_Exercise_:
Word for word, reproduce the records, keeping none of the pictures.

_Data for processing_:

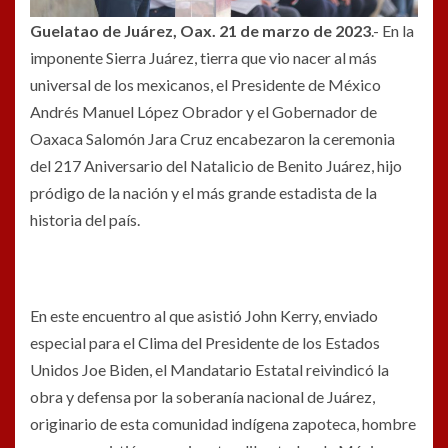
Guelatao de Juárez, Oax. 21 de marzo de 2023
.- En la
imponente Sierra Juárez, tierra que vio nacer al más
universal de los mexicanos, el Presidente de México
Andrés Manuel López Obrador y el Gobernador de
Oaxaca Salomón Jara Cruz encabezaron la ceremonia
del 217 Aniversario del Natalicio de Benito Juárez, hijo
pródigo de la nación y el más grande estadista de la
historia del país.
En este encuentro al que asistió John Kerry, enviado
especial para el Clima del Presidente de los Estados
Unidos Joe Biden, el Mandatario Estatal reivindicó la
obra y defensa por la soberanía nacional de Juárez,
originario de esta comunidad indígena zapoteca, hombre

_Written response_:
Guelatao de Juárez, Oax. 21 de marzo de 2023
.- En la
imponente Sierra Juárez, tierra que vio nacer al más
universal de los mexicanos, el Presidente de México
Andrés Manuel López Obrador y el Gobernador de
Oaxaca Salomón Jara Cruz encabezaron la ceremonia
del 217 Aniversario del Natalicio de Benito Juárez, hijo
pródigo de la nación y el más grande estadista de la
historia del país.
En este encuentro al que asistió John Kerry, enviado
especial para el Clima del Presidente de los Estados
Unidos Joe Biden, el Mandatario Estatal reivindicó la
obra y defensa por la soberanía nacional de Juárez,
originario de esta comunidad indígena zapoteca, hombre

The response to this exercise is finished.